Wichita, Kansas Shamrock Tour®

Wichita, Kansas Shamrock Tour®

Beef. It’s not only what’s for dinner, but the fuel this country was built with. The infant U.S. was a land of wide-open, grassy prairies that could be filled with grazing cattle to feed the burgeoning urban population. Although the great cattle drives took place for a mere 17 years, they became an element of the American national identity. Due to the century and a half separating us, the cowboys and lawmen of the past are part history, part dime novel pulp, and part celluloid.

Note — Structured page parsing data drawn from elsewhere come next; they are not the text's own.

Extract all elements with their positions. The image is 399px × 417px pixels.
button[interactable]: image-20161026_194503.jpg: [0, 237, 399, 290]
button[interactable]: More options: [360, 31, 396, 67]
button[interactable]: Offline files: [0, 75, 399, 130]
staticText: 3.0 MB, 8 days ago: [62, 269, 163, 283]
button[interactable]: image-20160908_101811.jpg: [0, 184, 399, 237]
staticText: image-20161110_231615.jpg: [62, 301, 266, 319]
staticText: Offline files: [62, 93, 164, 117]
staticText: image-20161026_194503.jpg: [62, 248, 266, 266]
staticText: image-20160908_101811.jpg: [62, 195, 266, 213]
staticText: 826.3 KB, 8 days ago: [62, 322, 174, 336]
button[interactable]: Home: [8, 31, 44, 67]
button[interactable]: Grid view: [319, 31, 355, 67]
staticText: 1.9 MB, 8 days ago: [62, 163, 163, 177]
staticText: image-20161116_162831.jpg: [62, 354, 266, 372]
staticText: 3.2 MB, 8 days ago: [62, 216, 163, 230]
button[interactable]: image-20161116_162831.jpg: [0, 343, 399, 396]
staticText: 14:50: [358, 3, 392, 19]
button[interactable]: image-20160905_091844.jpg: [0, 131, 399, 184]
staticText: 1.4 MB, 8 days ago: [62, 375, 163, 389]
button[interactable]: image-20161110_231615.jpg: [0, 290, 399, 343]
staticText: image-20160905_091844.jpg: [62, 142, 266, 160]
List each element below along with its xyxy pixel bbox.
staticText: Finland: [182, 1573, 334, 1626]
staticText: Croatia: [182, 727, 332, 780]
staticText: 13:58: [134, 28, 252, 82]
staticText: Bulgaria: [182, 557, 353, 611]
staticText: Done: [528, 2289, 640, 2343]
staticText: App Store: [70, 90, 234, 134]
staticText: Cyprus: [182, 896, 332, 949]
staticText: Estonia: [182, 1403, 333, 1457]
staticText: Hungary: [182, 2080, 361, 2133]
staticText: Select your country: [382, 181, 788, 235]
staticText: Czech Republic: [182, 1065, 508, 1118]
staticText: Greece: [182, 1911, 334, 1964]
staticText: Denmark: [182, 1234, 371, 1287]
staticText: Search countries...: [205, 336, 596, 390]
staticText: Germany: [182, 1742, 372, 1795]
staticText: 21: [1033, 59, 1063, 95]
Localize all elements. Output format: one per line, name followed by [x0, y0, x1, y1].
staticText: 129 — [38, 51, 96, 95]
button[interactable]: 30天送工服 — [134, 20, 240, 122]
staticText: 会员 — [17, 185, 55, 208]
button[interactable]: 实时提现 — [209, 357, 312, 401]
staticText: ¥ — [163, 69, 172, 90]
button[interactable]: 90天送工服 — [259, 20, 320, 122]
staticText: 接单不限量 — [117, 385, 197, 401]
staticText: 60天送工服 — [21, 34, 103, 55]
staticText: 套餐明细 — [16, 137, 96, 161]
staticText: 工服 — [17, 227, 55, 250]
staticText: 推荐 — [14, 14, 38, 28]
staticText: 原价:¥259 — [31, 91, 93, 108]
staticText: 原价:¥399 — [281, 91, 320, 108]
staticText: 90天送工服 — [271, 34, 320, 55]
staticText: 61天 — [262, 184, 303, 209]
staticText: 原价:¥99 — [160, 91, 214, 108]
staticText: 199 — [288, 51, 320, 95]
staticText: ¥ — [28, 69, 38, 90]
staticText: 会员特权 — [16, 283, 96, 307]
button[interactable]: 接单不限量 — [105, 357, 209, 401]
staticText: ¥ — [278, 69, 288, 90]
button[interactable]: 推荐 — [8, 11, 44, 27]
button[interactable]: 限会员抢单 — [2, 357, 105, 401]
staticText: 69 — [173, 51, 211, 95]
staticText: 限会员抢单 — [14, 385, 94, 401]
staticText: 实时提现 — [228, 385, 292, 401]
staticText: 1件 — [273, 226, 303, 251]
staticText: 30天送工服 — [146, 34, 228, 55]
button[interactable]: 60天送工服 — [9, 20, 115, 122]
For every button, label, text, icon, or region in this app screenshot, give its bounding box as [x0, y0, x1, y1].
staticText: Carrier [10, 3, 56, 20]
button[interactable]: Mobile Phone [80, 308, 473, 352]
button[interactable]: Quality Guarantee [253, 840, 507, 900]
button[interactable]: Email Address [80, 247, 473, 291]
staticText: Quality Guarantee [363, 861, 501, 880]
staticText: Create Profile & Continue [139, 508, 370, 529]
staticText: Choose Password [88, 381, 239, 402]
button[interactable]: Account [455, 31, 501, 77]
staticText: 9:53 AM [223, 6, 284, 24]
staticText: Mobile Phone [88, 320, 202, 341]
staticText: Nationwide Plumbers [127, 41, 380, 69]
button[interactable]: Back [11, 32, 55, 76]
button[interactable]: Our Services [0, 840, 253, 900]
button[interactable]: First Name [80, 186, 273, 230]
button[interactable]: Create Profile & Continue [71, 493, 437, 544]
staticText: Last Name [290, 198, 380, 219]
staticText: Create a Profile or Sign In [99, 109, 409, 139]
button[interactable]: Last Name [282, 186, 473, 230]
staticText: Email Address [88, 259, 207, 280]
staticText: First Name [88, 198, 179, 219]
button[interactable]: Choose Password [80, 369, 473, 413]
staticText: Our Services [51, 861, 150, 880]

To begin to distinguish reality from fiction, you need to go to Kansas.

Wichita serves as the ideal headquarters for a cattle trail Shamrock Tour®. Not only was it a historical stop along cattle drives, but modern Wichita is also the state’s largest city and its de facto transportation, cultural, and industrial hub. Our tour begins in Wichita’s Old Cowtown, an open-air living history museum with 54 artifact-filled buildings spread over 23 acres.

Short autumn days meant the sunset caught us still riding on many of our extended tour loops.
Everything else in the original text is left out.